Now the pressure is on to do it again. There would be pressure no matter what — that's the price of success — but this year, Silver has the added burden of trying to redeem his failure to forecast Donald Trump's victory in the Republican primary. In May, Silver wrote 5,000 words under the headline "How I Acted Like A Pundit And Screwed Up On Donald Trump."
One other thing: Silver has a rival prognosticator this time. His name is Carl Diggler.
Diggler is not a real person. He is the creation of Cafe writers Felix Biederman and Virgil Texas, who wrote on the PostEverything blog in May that they conceived him as a way to "satirize all that is vacuous, elitist and ridiculous about the media class."
By "media class," they mostly mean Silver — or "Nathaniel Bronze," as the Diggler character called him in a column on Monday.
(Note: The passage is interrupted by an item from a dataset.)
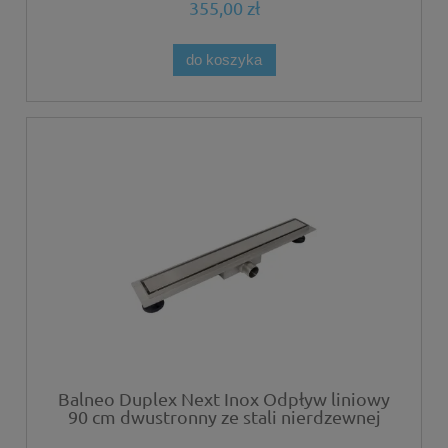
355,00 zł
do koszyka
Balneo Duplex Next Inox Odpływ liniowy
90 cm dwustronny ze stali nierdzewnej
szczotkowanej z niskim syfonem i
"Even in your weak body, there is kingly blood that cannot resist a challenge," Diggler wrote, throwing down the gauntlet. "Face me, Nathan. We have walked the earth till we have reached this point with each other in our respective paths. One must step aside. I am building my map. I suggest you build yours. May the best pundit win."
On Election Day, the final predictions are out. Here's how Silver and Diggler match up in key battlegrounds.
The only difference between Diggler's prediction and Silver's is Ohio. Silver gives Trump about a 64 percent chance to win the Buckeye State, while Diggler is calling Clinton in an upset. Both maps project a Clinton victory overall.
So the contest between Silver and his trolling arch nemesis will come down to a single state. If Diggler is right, Silver might never hear the end of it — he will have lost to a fake pundit, after all.
But even if Silver hits every state (again), Diggler will be able to say his predictions were 95 percent accurate. That will probably be good enough for him to keep up the mockery until 2020.